Subtract it from 1 to find the recessive phenotype frequency, which equals q². The dominant phenotype includes both homozygous dominant and heterozygous individuals, so you cannot use it directly. Converting to q² first lets you follow the standard procedure.

How do I check my Hardy-Weinberg answer?

Verify that the three genotype frequencies sum to 1, that is, p² + 2pq + q² = 1. If they do not add up to 1, you have made a calculation error somewhere. This quick check catches most mistakes before you finalize an answer.

Master the Sequence

Using the Hardy-Weinberg equation is a matter of following a fixed sequence. Start with q², the observable recessive phenotype frequency. Square-root it to get q, use p + q = 1 to get p, then square p for p² and calculate 2pq for the heterozygous frequency. If the problem gives the dominant phenotype instead, subtract from 1 to find q² first. Always finish by checking that the three genotype frequencies sum to 1.

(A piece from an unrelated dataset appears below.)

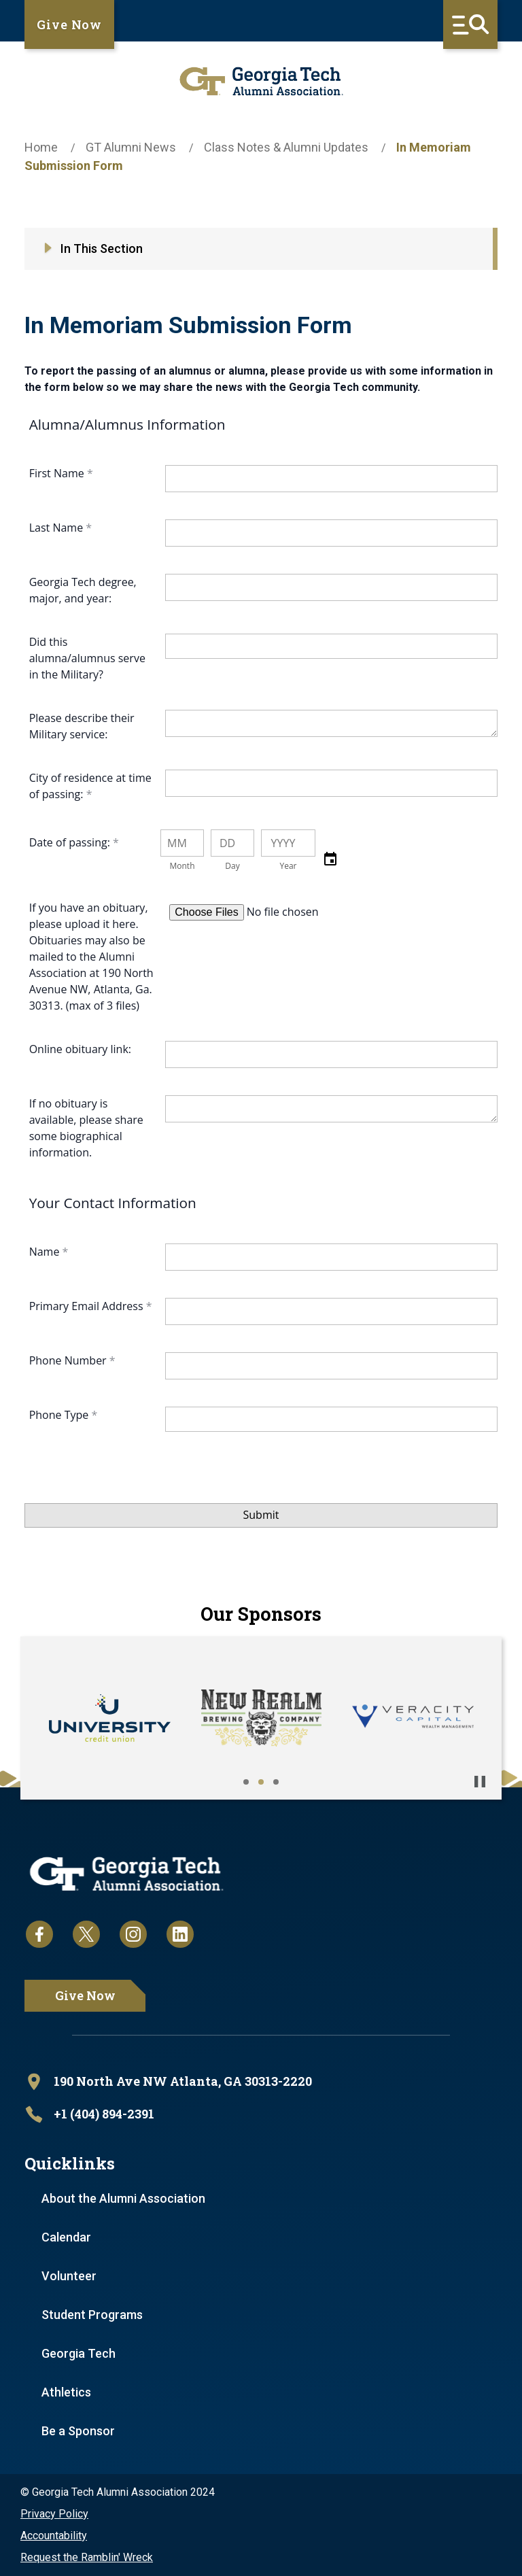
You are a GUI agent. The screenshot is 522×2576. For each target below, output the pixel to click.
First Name (58, 473)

Once this order becomes automatic, Hardy-Weinberg problems stop being puzzles and become routine calculations. Practise the sequence on a few problems until you no longer have to think about which step comes next, watching for the classic errors like forgetting the square root or the factor of 2. You can confirm any result with the Hardy-Weinberg allele frequency calculator, which runs every step and shows the genotype frequencies instantly. For more worked problems following this exact method, this AP Biology guide from Albert is a useful resource to practise alongside.